The production of cement contributes to 10% of global carbon dioxide (CO2) pollution and 74 to 81% towards the total CO2 pollution by concrete. In addition to that, its low strength-to-weight ratio, high density and thermal conductivity are among the few limitations of heavy weight concrete. Therefore, this study was carried out to provide a solution to these limitations by developing innovative eco-friendly lightweight foamed concrete (LFC) of 1800 kg/m3 density incorporating 20-25% palm oil fuel ash (POFA) and 5-15% eggshell powder (ESP) by weight of total binder as supplementary cementitious material (SCM). The influence of combined utilization of POFA and ESP on the fresh state properties of eco-friendly LFC was determined using the J-ring test. To determine the mechanical properties, a total of 48 cubes and 24 cylinders were prepared for compressive strength, splitting tensile strength and modulus of elasticity each. A total of 24 panels were prepared to determine the thermal properties in terms of surface temperature and thermal conductivity. Furthermore, to assess the environmental impact and eco-friendliness of the developed LFC, the embodied carbon and eco-strength efficiency was calculated.

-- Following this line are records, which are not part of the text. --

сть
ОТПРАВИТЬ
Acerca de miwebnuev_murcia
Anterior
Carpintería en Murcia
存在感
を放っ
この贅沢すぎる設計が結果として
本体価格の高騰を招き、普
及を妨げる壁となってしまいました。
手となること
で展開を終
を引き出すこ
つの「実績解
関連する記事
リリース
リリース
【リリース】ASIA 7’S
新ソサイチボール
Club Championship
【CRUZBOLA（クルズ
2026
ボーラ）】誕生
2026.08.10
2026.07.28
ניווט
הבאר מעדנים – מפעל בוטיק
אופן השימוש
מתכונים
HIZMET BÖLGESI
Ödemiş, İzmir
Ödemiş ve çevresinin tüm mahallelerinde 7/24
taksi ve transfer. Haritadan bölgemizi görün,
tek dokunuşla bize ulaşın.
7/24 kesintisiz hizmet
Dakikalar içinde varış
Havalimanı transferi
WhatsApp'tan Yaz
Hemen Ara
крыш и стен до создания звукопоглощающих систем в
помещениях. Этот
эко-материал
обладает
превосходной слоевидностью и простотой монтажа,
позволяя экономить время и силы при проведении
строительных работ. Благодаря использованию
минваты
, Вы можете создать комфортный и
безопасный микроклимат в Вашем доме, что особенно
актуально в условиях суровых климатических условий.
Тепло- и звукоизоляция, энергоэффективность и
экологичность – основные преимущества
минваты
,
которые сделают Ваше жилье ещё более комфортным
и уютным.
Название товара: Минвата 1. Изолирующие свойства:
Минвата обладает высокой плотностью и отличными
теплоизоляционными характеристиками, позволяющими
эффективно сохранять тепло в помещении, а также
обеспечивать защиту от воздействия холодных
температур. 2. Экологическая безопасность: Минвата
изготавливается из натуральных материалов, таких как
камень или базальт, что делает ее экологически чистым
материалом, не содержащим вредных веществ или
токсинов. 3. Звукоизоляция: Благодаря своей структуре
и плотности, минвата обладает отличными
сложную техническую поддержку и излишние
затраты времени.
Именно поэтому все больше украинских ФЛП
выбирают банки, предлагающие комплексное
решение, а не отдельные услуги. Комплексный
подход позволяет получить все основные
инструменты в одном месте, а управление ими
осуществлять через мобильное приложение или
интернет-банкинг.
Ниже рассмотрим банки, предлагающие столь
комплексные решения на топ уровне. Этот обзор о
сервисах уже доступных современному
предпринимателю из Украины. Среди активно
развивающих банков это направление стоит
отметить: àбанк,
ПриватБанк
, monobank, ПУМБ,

It was determined that the utilization of POFA and ESP reduced the workability slightly but enhanced the mechanical properties of LFC (17.05 to 22.60 MPa compressive strength and 1.43 to 2.61 MPa tensile strength), thus satisfies the ACI213R requirements for structural lightweight concrete and that it can be used for structural applications. Additionally, the thermal conductivity reduced ranging from 0.55 to 0.63 W/mK compared to 0.82 W/mK achieved by control sample. Furthermore, the developed LFC showed a 16.96 to 33.55% reduction in embodied carbon and exhibited higher eco-strength efficiency between 47.82 and 76.97%. Overall, the combined utilization of POFA and ESP as SCMs not only enhanced the thermo-mechanical performance, makes the sustainable LFC as structural lightweight concrete, but also has reduced the environmental impacts caused by the disposal of POFA and ESP in landfills as well as reducing the total CO2 emissions during the production of eco-friendly LFC.